* **YOUR INSTRUCTIONS**: Draw out every line with the word "mikron" from the listing below.

* **DATA EXTRACTS**:
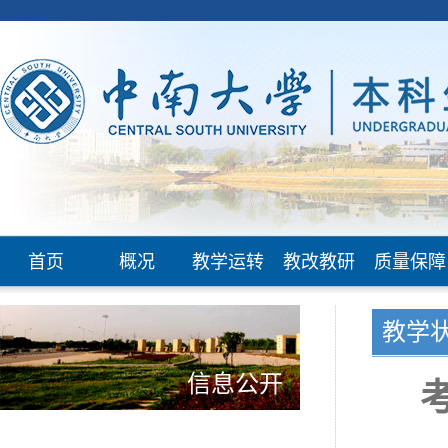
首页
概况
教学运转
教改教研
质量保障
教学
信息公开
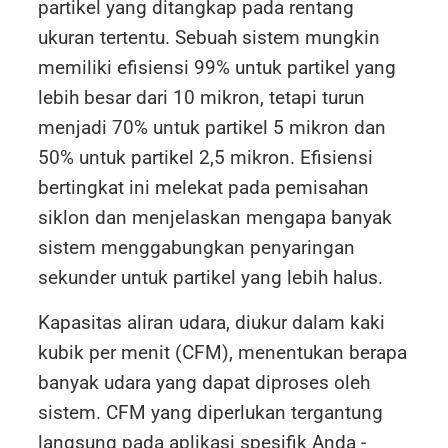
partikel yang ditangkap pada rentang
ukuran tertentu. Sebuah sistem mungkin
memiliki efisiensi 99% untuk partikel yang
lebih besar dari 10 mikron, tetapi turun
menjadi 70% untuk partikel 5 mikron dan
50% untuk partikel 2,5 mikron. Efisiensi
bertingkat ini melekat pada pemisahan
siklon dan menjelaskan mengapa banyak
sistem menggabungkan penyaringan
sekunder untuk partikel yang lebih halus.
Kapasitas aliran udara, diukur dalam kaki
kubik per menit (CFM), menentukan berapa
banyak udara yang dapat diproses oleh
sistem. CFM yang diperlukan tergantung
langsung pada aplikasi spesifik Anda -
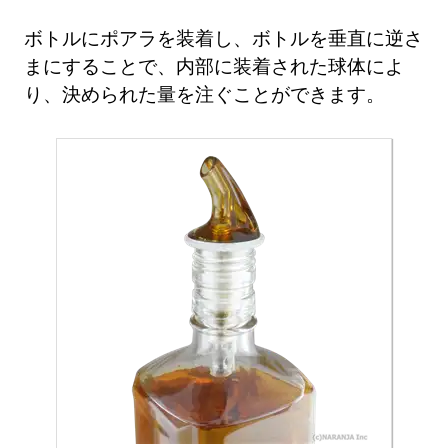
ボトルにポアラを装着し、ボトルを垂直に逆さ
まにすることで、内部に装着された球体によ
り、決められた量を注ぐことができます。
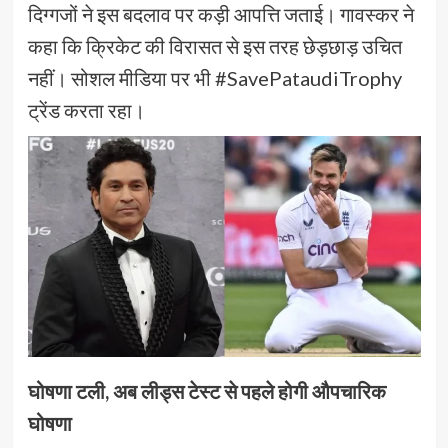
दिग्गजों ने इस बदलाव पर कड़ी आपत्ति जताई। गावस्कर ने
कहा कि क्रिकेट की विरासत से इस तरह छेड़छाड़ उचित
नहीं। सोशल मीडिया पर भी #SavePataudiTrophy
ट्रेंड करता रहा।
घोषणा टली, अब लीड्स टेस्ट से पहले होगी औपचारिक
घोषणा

* **WRITTEN SOLUTION**:
lebih besar dari 10 mikron, tetapi turun
menjadi 70% untuk partikel 5 mikron dan
50% untuk partikel 2,5 mikron. Efisiensi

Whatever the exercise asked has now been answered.